Bounded Synchrony

This is a network assumption, also referred to as the synchronous model. In this model, there is a known fixed upper bound \(\Delta\) on message delivery time such that if an honest node \(p\) sends a message \(m\) to another honest node \(q\) at time \(t\), then \(q\) receives \(m\) by time \(t+\Delta\). Additionally, there is a known fixed upper bound \(\Phi\) on the relative speeds of different processors.

History

The synchronous round-based model was first used prominently by [1] and the follow-up [2]. Their algorithms operated in explicit synchronous rounds of message exchange, but the model itself was more of an implicit assumption than a standalone formal definition. According to Lamport, "I think it also contains the first precise statement of the consensus problem." ¹

Variants of Synchrony

Dolev, Dwork, and Stockmeyer [4] were the first to formally decompose synchrony into two independent axes:

Processor synchrony – parameterized by \(\Phi\), bounding relative processor speeds. When \(\Phi = 1\), processors operate in lock-step rounds.
Communication synchrony – parameterized by \(\Delta\), bounding message delivery time. When \(\Delta\) is bounded, communication is synchronous; when unbounded, it is asynchronous.

Lock-step Synchrony

In lock-step synchrony, all processors advance through rounds in unison (\(\Phi = 1\)). A processor sends messages at the start of a round, receives all messages from that round, performs local computation, and then advances to the next round. Latency is expressed in terms of rounds. This is the model used by [1] and most classical consensus protocols.

Non-lock-step (Bounded-delay) Synchrony

In non-lock-step synchrony, message delivery is bounded by \(\Delta\) but processors may run at different speeds (\(\Phi > 1\)). Latency is expressed in terms of \(\Delta\) rather than rounds. This is strictly weaker than lock-step synchrony – one can obtain lock-step execution from bounded-delay synchrony by running a clock synchronization protocol (e.g., [5]), but the converse is immediate.

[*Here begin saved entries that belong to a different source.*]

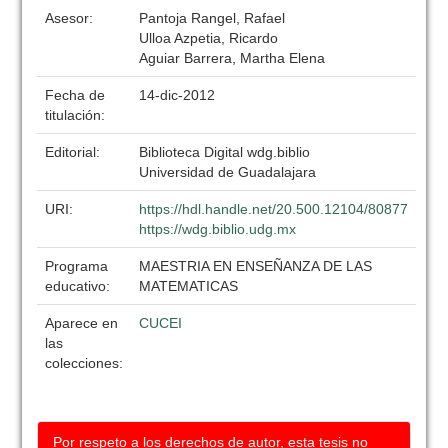
Asesor:
Pantoja Rangel, Rafael
Ulloa Azpetia, Ricardo
Aguiar Barrera, Martha Elena
Fecha de
14-dic-2012
titulación:
Editorial:
Biblioteca Digital wdg.biblio
Universidad de Guadalajara
URI:
https://hdl.handle.net/20.500.12104/80877
https://wdg.biblio.udg.mx
Programa
MAESTRIA EN ENSEÑANZA DE LAS
educativo:
MATEMATICAS
Aparece en
CUCEI
las
colecciones:
Por respeto a los derechos de autor, esta tesis no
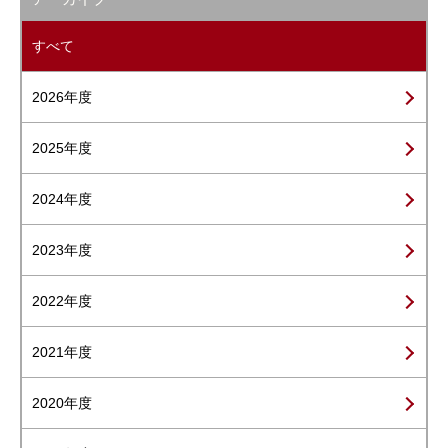
すべて
2026年度
2025年度
2024年度
2023年度
2022年度
2021年度
2020年度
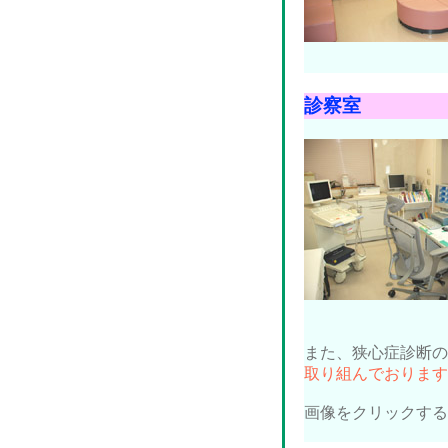
診察室
また、狭心症診断の
取り組んでおります
画像をクリックする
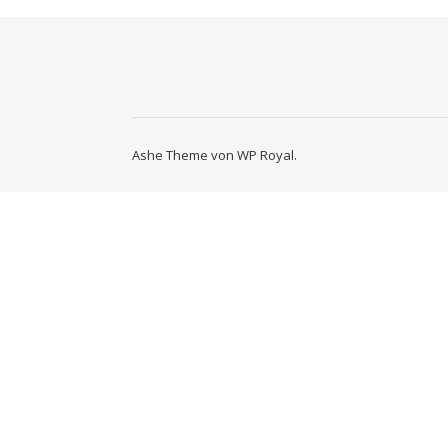
Ashe Theme von
WP Royal
.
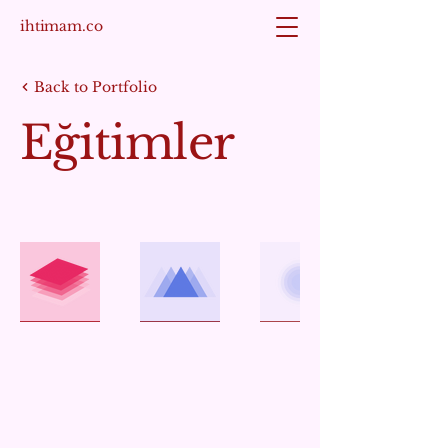
ihtimam.co
Back to Portfolio
Eğitimler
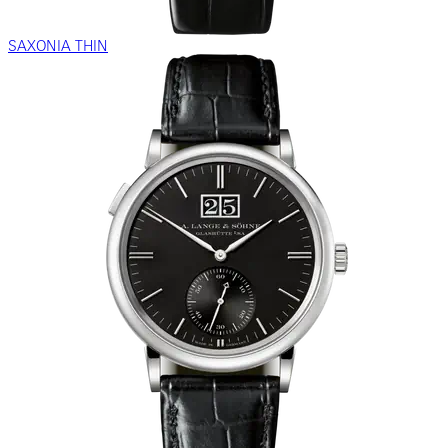
SAXONIA THIN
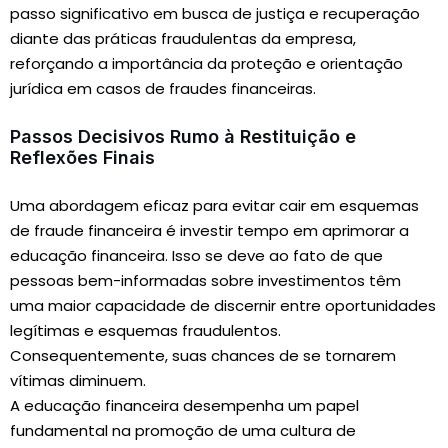
passo significativo em busca de justiça e recuperação
diante das práticas fraudulentas da empresa,
reforçando a importância da proteção e orientação
jurídica em casos de fraudes financeiras.
Passos Decisivos Rumo à Restituição e
Reflexões Finais
Uma abordagem eficaz para evitar cair em esquemas
de fraude financeira é investir tempo em aprimorar a
educação financeira. Isso se deve ao fato de que
pessoas bem-informadas sobre investimentos têm
uma maior capacidade de discernir entre oportunidades
legítimas e esquemas fraudulentos.
Consequentemente, suas chances de se tornarem
vítimas diminuem.
A educação financeira desempenha um papel
fundamental na promoção de uma cultura de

Either form of synchrony alone suffices for Byzantine consensus with optimal \(t < n/3\) resilience [4]. Only when both axes are asynchronous does consensus become impossible [6].

References

[1] Marshall Pease, Robert Shostak, and Leslie Lamport. 1980. “Reaching Agreement in the Presence of Faults.” https://dl.acm.org/doi/10.1145/322186.322188.

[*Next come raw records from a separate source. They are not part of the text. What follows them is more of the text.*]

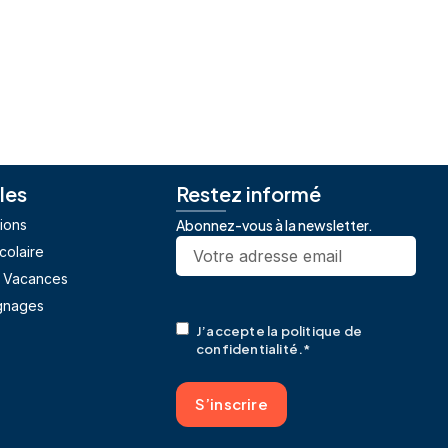
iles
Restez informé
tions
Abonnez-vous à la newsletter.
E-
colaire
mail
*
 Vacances
gnages
RGPD
*
J’accepte la politique de
confidentialité.
*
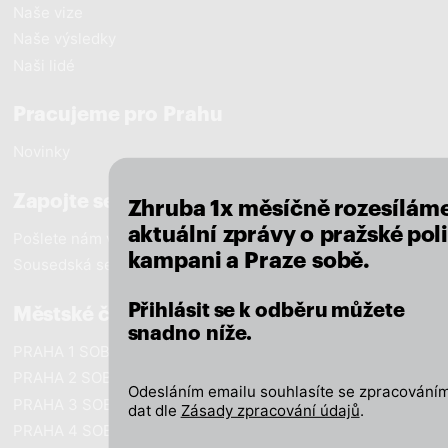
Naše vize
Naše výsledky
Naši lidé
close
Pracujeme pro Prahu
Novinky
Zapojte se
Zhruba 1x měsíčně rozesílám
aktuální zprávy o pražské poli
Pošlete nám vzkaz
kampani a Praze sobě.
Sousedská setkání
Přihlásit se k odběru můžete
Městské části
snadno níže.
PRAHA 1 SOBĚ
PRAHA 2 SOBĚ
Odesláním emailu souhlasíte se zpracováním
PRAHA 3 SOBĚ
dat dle
Zásady zpracování údajů
.
PRAHA 4 SOBĚ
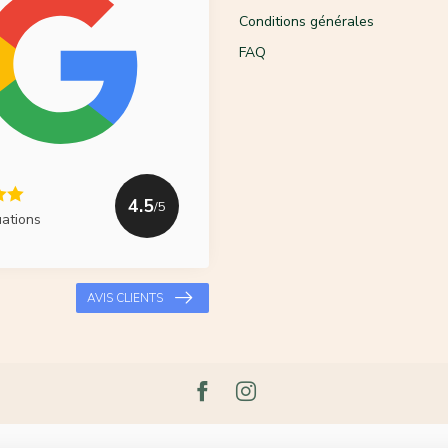
Conditions générales
FAQ
4.5
/5
uations
AVIS CLIENTS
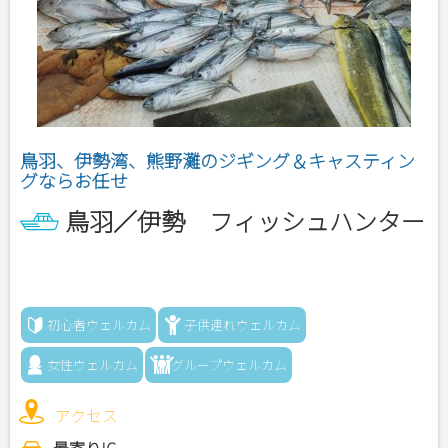
鳥羽、伊勢湾、熊野灘のジギング＆キャスティン
グならお任せ
鳥羽／伊勢 フィッシュハンター
初心者ウェルカム
子供連れウェルカム
女性ウェルカム
グループウェルカム
アクセス
最寄りIC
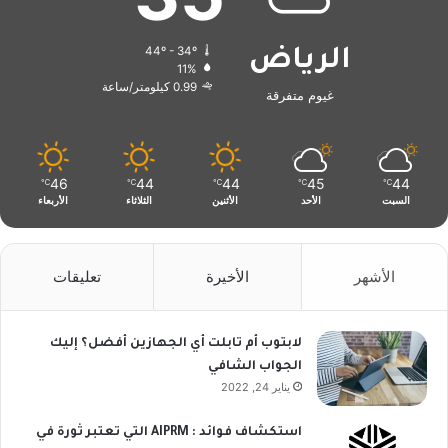
44º - 34º
الرياض
11%
0.99 كيلومتر/ساعة
غيوم متفرقة
46
44
44
45
44
℃
℃
℃
℃
℃
السبت
الأحد
الأثنين
الثلاثاء
الأربعاء
الأشهر
الأخيرة
تعليقات
لابتوب أم تابلت أي الجهازين أفضل؟ إليك
الجواب الشافي
يناير 24, 2022
استكشاف فوائد : AIPRM التي تعتبر ثورة في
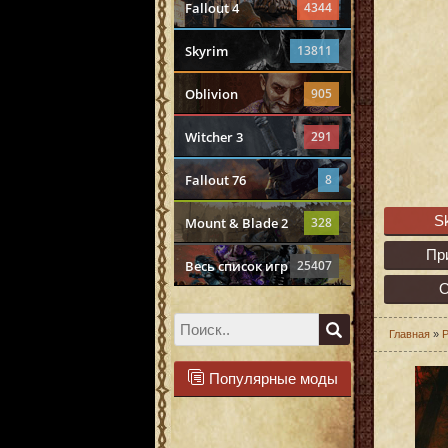
Fallout 4
4344
Skyrim
13811
Oblivion
905
Witcher 3
291
Fallout 76
8
S
Mount & Blade 2
328
Пр
Весь список игр
25407
О
Главная
»
Р
Популярные моды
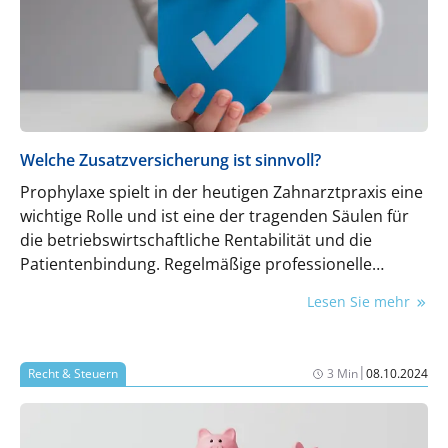
Welche Zusatzversicherung ist sinnvoll?
Prophylaxe spielt in der heutigen Zahnarztpraxis eine
wichtige Rolle und ist eine der tragenden Säulen für
die betriebswirtschaftliche Rentabilität und die
Patientenbindung. Regelmäßige professionelle
Zahnreinigung ist nicht nur entscheidend für die
Lesen Sie mehr
Zahngesundheit, sondern hilft auch, langfristige
Schäden und kostspielige Behandlungen zu
vermeiden. Dieser Beitrag gibt einen Überblick zum
|
Recht & Steuern
3 Min
08.10.2024
Thema Zahnzusatzversicherungen mit PZR-Flatrates.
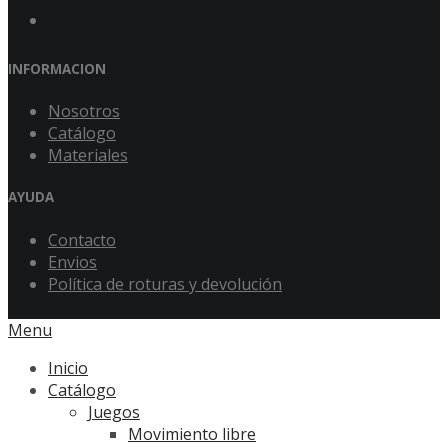
INFORMACION
Nosotros
Catálogo
Materiales
AYUDA
Contacto
Envios
Política de roturas y devolución
Menu
Inicio
Catálogo
Juegos
Movimiento libre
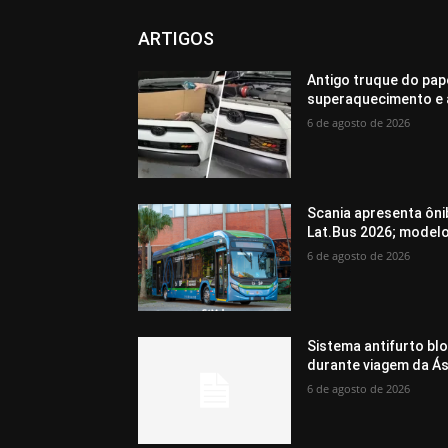
ARTIGOS
Antigo truque do pap
superaquecimento e 
6 de agosto de 2026
Scania apresenta ôni
Lat.Bus 2026; model
6 de agosto de 2026
Sistema antifurto bl
durante viagem da Ás
6 de agosto de 2026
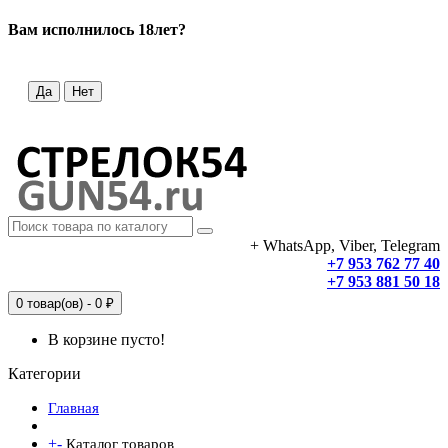
Вам исполнилось 18лет?
Да
Нет
+ WhatsApp, Viber, Telegram
+7 953 762 77 40
+7 953 881 50 18
0 товар(ов) - 0 ₽
В корзине пусто!
Категории
Главная
+
-
Каталог товаров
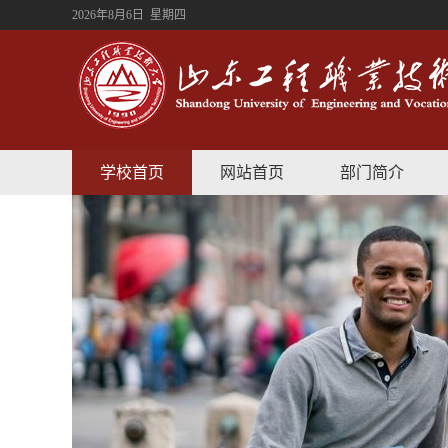
2026年8月6日 星期四
学校首页
网站首页
部门简介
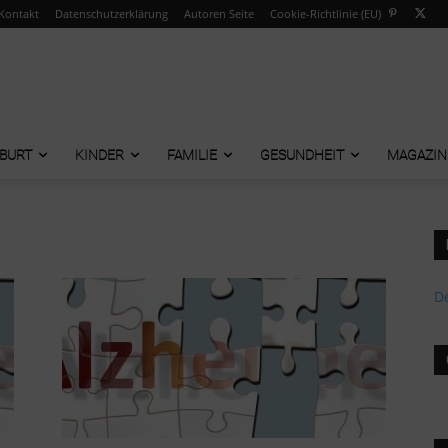
Kontakt
Datenschutzerklärung
Autoren Seite
Cookie-Richtlinie (EU)
BURT
KINDER
FAMILIE
GESUNDHEIT
MAGAZIN
De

[2] Leslie Lamport, Robert Shostak, and Marshall Pease. 1982. “The Byzantine Generals Problem.” https://dl.acm.org/doi/10.1145/357172.357176.

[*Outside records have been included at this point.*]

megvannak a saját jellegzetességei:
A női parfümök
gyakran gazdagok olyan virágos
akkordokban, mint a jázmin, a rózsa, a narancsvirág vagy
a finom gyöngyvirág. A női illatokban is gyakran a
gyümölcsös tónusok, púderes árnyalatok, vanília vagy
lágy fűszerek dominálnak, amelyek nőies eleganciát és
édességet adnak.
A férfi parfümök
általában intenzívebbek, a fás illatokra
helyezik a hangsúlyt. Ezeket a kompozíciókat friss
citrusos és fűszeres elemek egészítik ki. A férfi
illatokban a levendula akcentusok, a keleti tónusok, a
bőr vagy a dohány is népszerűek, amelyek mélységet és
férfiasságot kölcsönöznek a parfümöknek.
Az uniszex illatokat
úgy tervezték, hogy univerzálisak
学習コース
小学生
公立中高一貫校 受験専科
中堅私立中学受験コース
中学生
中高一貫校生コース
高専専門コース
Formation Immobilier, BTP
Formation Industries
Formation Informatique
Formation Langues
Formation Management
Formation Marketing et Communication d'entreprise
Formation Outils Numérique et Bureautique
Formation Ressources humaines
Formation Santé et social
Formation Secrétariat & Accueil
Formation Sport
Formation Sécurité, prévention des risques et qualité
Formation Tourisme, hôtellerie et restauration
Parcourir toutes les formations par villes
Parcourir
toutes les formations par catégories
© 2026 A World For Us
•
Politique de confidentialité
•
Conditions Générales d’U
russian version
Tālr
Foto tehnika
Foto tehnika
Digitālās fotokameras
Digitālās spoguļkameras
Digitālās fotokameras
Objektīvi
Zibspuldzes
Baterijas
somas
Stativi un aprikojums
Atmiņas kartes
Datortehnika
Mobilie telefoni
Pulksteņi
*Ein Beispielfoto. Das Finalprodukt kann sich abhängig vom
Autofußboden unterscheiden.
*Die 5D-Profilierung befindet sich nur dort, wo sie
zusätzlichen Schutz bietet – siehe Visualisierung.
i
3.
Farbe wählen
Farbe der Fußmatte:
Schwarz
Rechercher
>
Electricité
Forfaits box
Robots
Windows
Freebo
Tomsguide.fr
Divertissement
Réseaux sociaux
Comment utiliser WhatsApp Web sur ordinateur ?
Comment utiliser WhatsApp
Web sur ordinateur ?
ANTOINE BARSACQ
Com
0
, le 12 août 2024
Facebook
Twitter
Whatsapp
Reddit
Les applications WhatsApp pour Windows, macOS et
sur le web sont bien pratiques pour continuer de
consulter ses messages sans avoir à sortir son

[3] Cynthia Dwork, Nancy Lynch, and Larry Stockmeyer. 1988. “Consensus in the presence of partial synchrony.” https://dl.acm.org/doi/10.1145/42282.42283.

[4] Danny Dolev, Cynthia Dwork, and Larry Stockmeyer. 1987. “On the minimal synchronism needed for distributed consensus.” https://dl.acm.org/doi/10.1145/7531.7533.

[5] T. K. Srikanth, and Sam Toueg. 1987. “Optimal clock synchronization.” https://dl.acm.org/doi/10.1145/28869.28876.

[6] Michael J Fischer, Nancy A Lynch, and Michael S Paterson. 1985. “Impossibility of Distributed Consensus with One Faulty Process.” https://dl.acm.org/doi/10.1145/3149.214121.

Footnotes:

Lamport's commentary on his publications, https://lamport.azurewebsites.net/pubs/pubs.html, entry [41].

The clean, explicit formalization of the synchronous model – as one defined by a known fixed upper bound \(\Delta\) on message delivery time and a known fixed upper bound \(\Phi\) on relative processor speeds – is most commonly attributed to [3]. The DLS paper needed a crisp definition of synchrony precisely so it could define partial synchrony as a relaxation of it, which gave the synchronous model its precise modern definition.